Coalition Reorganization Proposal

Cultural Reorganization Proposal
"The Connecticut Cultural Affairs Council"
Connecticut Heritage Coalition

Highlights:

1) Coordination: The Heritage Coalition's plan proposes the establishment by statute of a new "Cultural Affair Council" comprised of the agency heads of the Connecticut Commission on the Arts, the Connecticut Humanities Council, the Department on Tourism of DECD, the Connecticut Historical Commission and the Connecticut Trust for Historic Preservation. This entity would be charged with overseeing a coordinated, integrated system of cultural resource programs and projects and ensuring public and private sector support for the cultural institutions and activities of the State.
Comment: Modeled on the structure of the Maine State Cultural Affairs Council, this new entity creates a structure and formal process to link the activities of key cultural agencies in Connecticut that have traditionally operated in utter isolation from one another.

2) Accountability: The plan proposes that all agencies comprising the Cultural Affairs Council be funded through the state's General Fund and that a single legislative subcommittee, the Sub-Committee on Elementary and Secondary Education of the Appropriations Committee be the committee of cognizance for all cultural activities.
Comment: Oversight for these agencies is now spread across three separate legislative committees and revenue streams for these agencies now come from three separate sources (the General Fund, the Hotel and Lodging tax and the car rental tax). For several years now, key members of the Appropriations Committee have raised concerns about accountability for funds distributed though revenue intercepts. Moving all these programs into the General Fund and establishing one committee to oversee them resolves this long-standing problem.

3) Programmatic Integrity: The plan recognizes that the state's cultural life has two equal components - the arts and heritage and the humanities - and retains existing organizational structures and granting programs that have effectively supported both cultural communities in the past.

Comment: This philosophical and organizational distinction mirrors longstanding cultural arrangements at the Federal level, where cultural support flows through co-equal agencies - the National Endowment for the Arts and the National Endowment for the Humanities rather than a single "Ministry of Culture."
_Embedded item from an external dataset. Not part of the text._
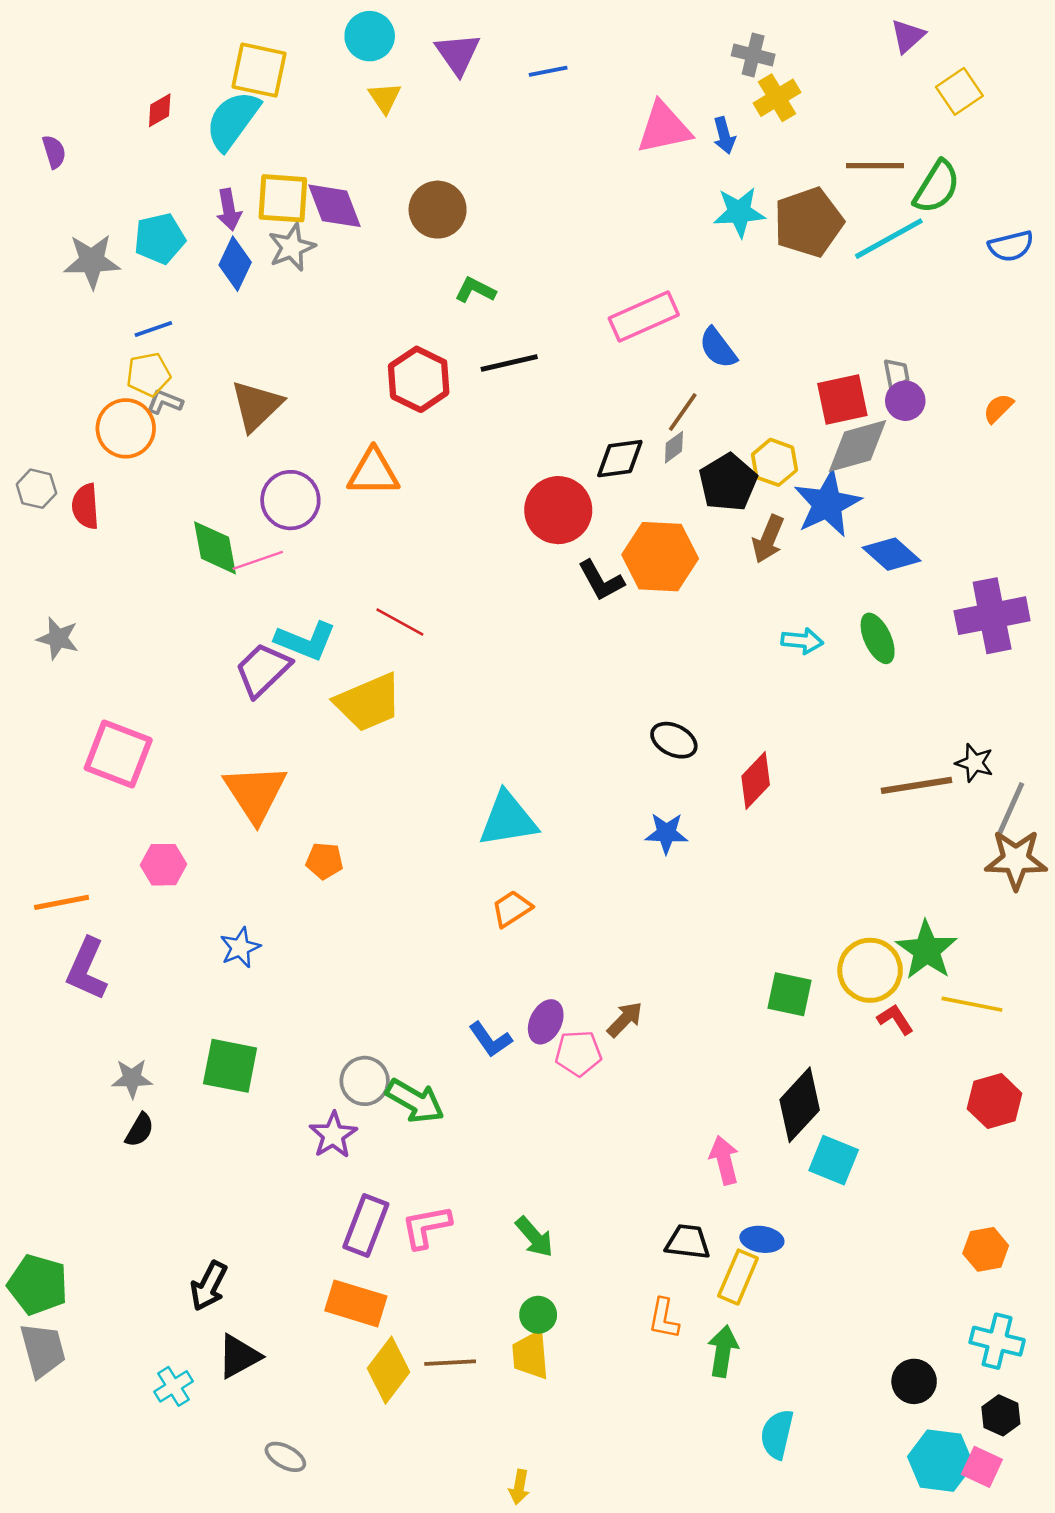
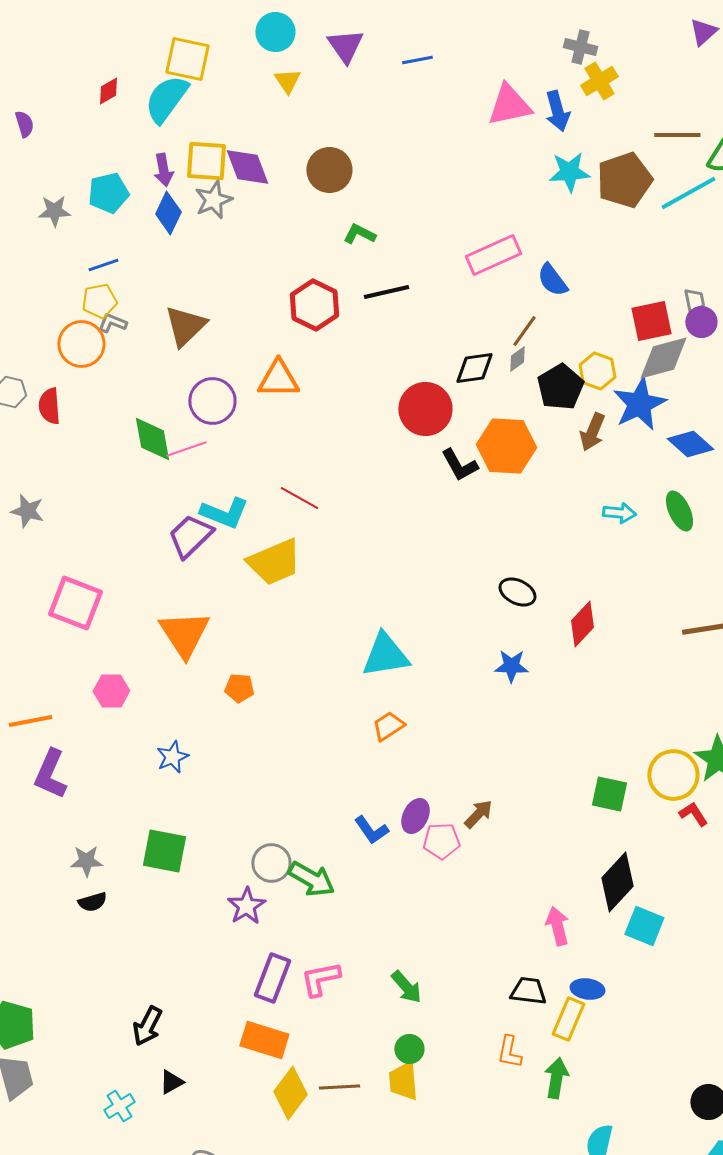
blue arrow: (724, 135) -> (557, 111), size x1.4
gray star: (92, 261) -> (54, 211), size x0.7
black semicircle: (140, 1130) -> (92, 902), turned 44
black triangle: (239, 1356) -> (171, 1082), size x0.7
4) Administrative Efficiency/Fiscal Accountability: The plan proposes an administrative consolidation of all the state's historic properties, now scattered across three separate agencies, under an expanded Connecticut Historical Commission.
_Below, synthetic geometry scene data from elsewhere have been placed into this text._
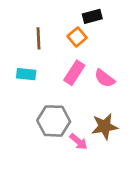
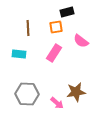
orange square: (77, 37) -> (56, 27), turned 32
pink semicircle: (105, 78) -> (81, 41), moved
gray hexagon: (54, 121) -> (27, 94), moved

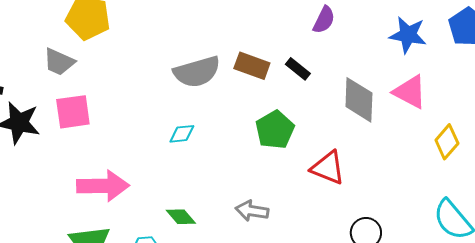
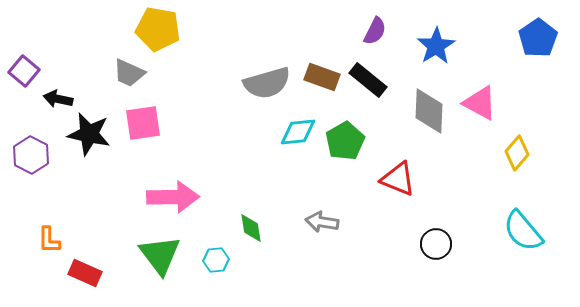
purple semicircle: (324, 20) -> (375, 31), moved
blue star: (408, 35) -> (436, 46), moved, turned 30
black rectangle: (298, 69) -> (368, 80), size x1.5
cyan diamond: (182, 134) -> (298, 132), moved, size x1.4
green diamond: (181, 217) -> (251, 228), turned 32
Comment: This step will produce greater efficiencies of administration, a more professional management, heightened program effectiveness and impact and a more visible state commitment to the work of its own historic properties.

The plan proposes that the Connecticut State Library serve as the fiscal officer for all cultural agencies with the exception of the Department of Tourism, whose finances are more effectively administered through the existing mechanisms of the Department of Community and Economic Development.
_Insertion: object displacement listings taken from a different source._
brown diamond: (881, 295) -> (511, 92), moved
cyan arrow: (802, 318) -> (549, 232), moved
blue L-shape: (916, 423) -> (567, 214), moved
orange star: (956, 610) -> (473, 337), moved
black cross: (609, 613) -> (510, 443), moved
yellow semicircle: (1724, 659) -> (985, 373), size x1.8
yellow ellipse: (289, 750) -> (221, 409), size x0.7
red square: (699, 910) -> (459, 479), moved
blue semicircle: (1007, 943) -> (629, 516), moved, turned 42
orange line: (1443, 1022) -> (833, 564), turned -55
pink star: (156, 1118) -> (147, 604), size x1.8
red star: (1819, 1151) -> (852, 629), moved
Comment: The plan adds the Connecticut Historical Commission and the Connecticut Trust to a management structure established four years ago by the legislature to support the work of the Connecticut Commission on the Arts and the Connecticut Humanities Council.

5) Private Sector Fundraising: The plan recognizes that generating matching support from the private sector is an essential obligation of all statewide cultural agencies. In creating a new foundation structure for the Commission on the Arts and incorporating the existing, ample fundraising programs of the Connecticut Humanities Council and the Connecticut Trust for Historic Preservation, the plan provides a heightened fund-raising capability to augment state allocations to our cultural life.
Comment: The capacity of the granting programs of the Connecticut Humanities Council, the Connecticut Historical Commission and the Connecticut Trust for Historic Preservation to lever matching dollars from the private sector is well documented, as is the substantial economic impact of these projects at the community level. The Coalition's plan continues these successful programs and ensures a third component to this mix - a heightened capacity of these agencies to raise private sector money directly.